EJNMMI research

Long fasting is effective in inhibiting physiological myocardial 18F-FDG uptake and for evaluating active lesions of cardiac sarcoidosis.

PMID 24382020


F-fluorodeoxyglucose (FDG) positron emission tomography (PET) is a promising modality for detecting active lesions of cardiac sarcoidosis (CS). However, determining whether 18F-FDG uptake in the myocardium is physiological is challenging due to metabolic shift in myocardial cells. Although methods for inhibiting physiological myocardial 18F-FDG uptake have been proposed, no standard methods exist.
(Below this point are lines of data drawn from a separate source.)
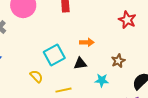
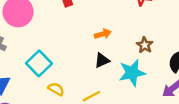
cyan square: (54, 55) -> (39, 63), moved
cyan star: (102, 80) -> (132, 73), size x1.6

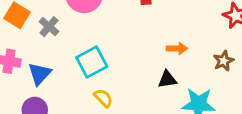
brown star: (145, 45) -> (224, 61), moved

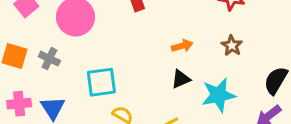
cyan square: (92, 62) -> (101, 82), turned 36

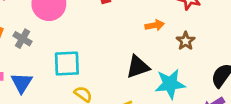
orange arrow: (182, 46) -> (155, 25), moved
black triangle: (181, 79) -> (138, 67), size x1.4

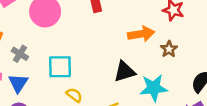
orange arrow: (155, 25) -> (141, 34), size x1.5
gray cross: (23, 39) -> (20, 54), moved

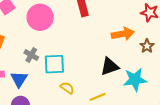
gray cross: (20, 54) -> (31, 55), moved

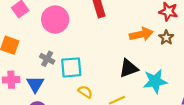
brown star: (147, 46) -> (166, 38), moved

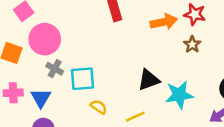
pink circle: (55, 19) -> (45, 39), moved
orange arrow: (141, 34) -> (164, 22), moved

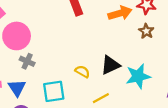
cyan square: (82, 79) -> (54, 91), moved
yellow semicircle: (99, 107) -> (82, 72), moved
This study therefore aimed to compare the effect of an 18-h fast (long fasting (LF)) with heparin loading plus a 12-h fast (HEP) before 18F-FDG PET scan. We analyzed the effects of LF and HEP on the inhibition of physiological myocardial 18F-FDG uptake in healthy subjects (18 in HEP and 19 in LF) and in patients with known or suspected CS (96 in HEP and 69 in LF). In CS, the lower uptake of 18F-FDG in the myocardium was evaluated. A visual four-point scale was used to assess myocardial 18F-FDG uptake in comparison with hepatic uptake (1 lower, 2 similar, 3 somewhat higher, 4 noticeably higher). Myocardial 18F-FDG uptake was 1.68 ± 1.06 in LF and 3.17 ± 1.16 in HEP in healthy subjects (p < 0.0001), whereas it was 1.48 ± 0.99 in LF and 2.48 ± 1.33 in HEP in CS patients (p < 0.0001). Logistic regression and regression trees revealed the LF was the most effective in inhibiting myocardial 18F-FDG uptake. In addition, serum free fatty acid levels on intravenous 18F-FDG injection were a possible biomarker. LF is effective in inhibiting myocardial 18F-FDG uptake, and consequently, it could be useful for evaluating active lesions of CS in 18F-FDG PET images.